Morgan Satterfield, blogger and set designer, the Brick House:
"I appreciate design and I would love to be able to have the authentic thing, but it's not always an option. [Buying the occasional knockoff] is how I make do. I know on a level that the real pieces inherently have more value than the fakes, but the fact is, I use both all the time and they function the same way for me."
Benjamin Cherner, the Cherner Chair Company:
"The people who are buying knockoffs are sort of familiar with modern furniture and they go, I wonder if I can get it cheaper. If it's half or a quarter of the price, there's got to be something wrong with it. If a consumer goes down that road they pretty much know what they're getting into. But it's not our consumer. A Cherner chair sells for over $1000 now, but 99% of the people we sell to wouldn't think of a buying a knockoff. It's an investment. They know that if you buy the real thing, with a certificate of authenticity, and the high level of fit and finish, it's valuable and it's never going to lose its value. If Cherner, Herman Miller, or Knoll were to produce their iconic pieces in a way that wasn't absolutely perfect, that would be it for the brand. If for some reason the quality went down that would be the end of the brand. It has to be perfect...

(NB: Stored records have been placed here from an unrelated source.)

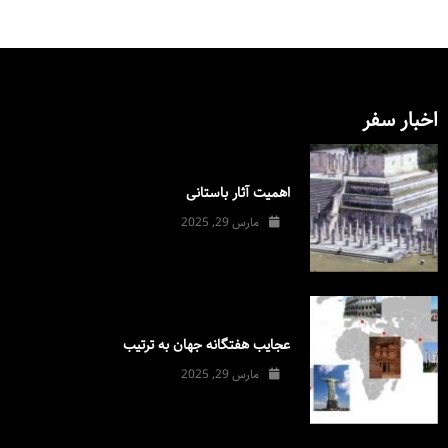
اخبار سفر
اهمیت آثار باستانی
مارس 29, 2025
عجایب هفتگانه جهان به ترتیب
مارس 29, 2025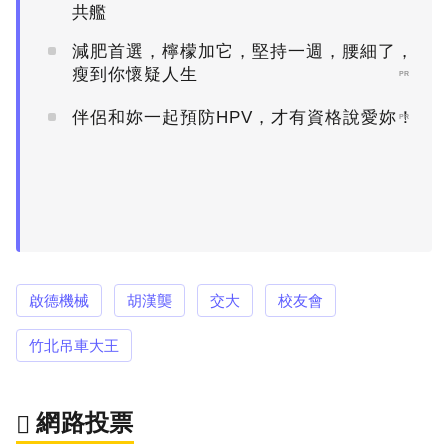
共艦
減肥首選，檸檬加它，堅持一週，腰細了，
瘦到你懷疑人生
PR
伴侶和妳一起預防HPV，才有資格說愛妳！
PR
啟德機械
胡漢龑
交大
校友會
竹北吊車大王
網路投票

...Our company's products are produced with environmentally sustainable materials and methods. However, the most environmentally important aspect of our production is the craftsmanship and design of our furniture: No Cherner Chair product will ever end up in a landfill."
M.J. Bogatin, lawyer, Intellectual Property and Artists' Moral Rights specialist:
"The fact of the matter is, people are looking to improve upon prior existing technology, and to do it in a way to be more financially successful than other. That's just capitalism. It stimulates innovation, and it also stimulates a lot of rip-offs. People think they're innovating but they're actually just stealing."
Eames Demetrios, Eames Office director:
"People today have grown up in an extremely unusual time, myself included. Many of the most expensive items in our houses have gotten cheaper and better over the years - computers and T.V.s being the most obvious example. This has really distorted our experience of consumer objects in the world. If you look at the cost of living and the cost of the Eames lounge chair, it's basically the same cost today as it was in 1956. It's just that other objects around us are cheaper and better today. I'm not even saying it's bad; it's just that people have an expectation that everything should be cheaper and better. But when it comes to Eames designs, the skilled labor is the same, the tools haven't changed, it still takes effort to make things well."
Jason Miller, Roll & Hill:
"From my standpoint, the frustration is that [knockoffs are] always going to happen—companies like Zara or H&M are so good at doing this that by the time they've already sold everything, that's when you've figured out. We designers really have no recourse; you can attempt to sue them but the amount of money you're going to recover rarely makes it worth it...
...You feel cheated in some way - The first time I was knocked off [by Zara], I was still struggling to make a living as a designer, struggling to pay my rent, so the idea that a large company was selling my product and not paying me was maddening. That sucked. And there's no recourse. That's why places like Zara and H&M can exist. They build this into their model; 95% of the time nothing will happen. Basically they're paying for design after the fact, only when they get caught."
John Edelman, CEO, DWR:
"When you knowingly buy a knockoff, you’re saying: 'I don't care about the future of design'...Every dollar spent on a knockoff is a dollar taken away from fresh design."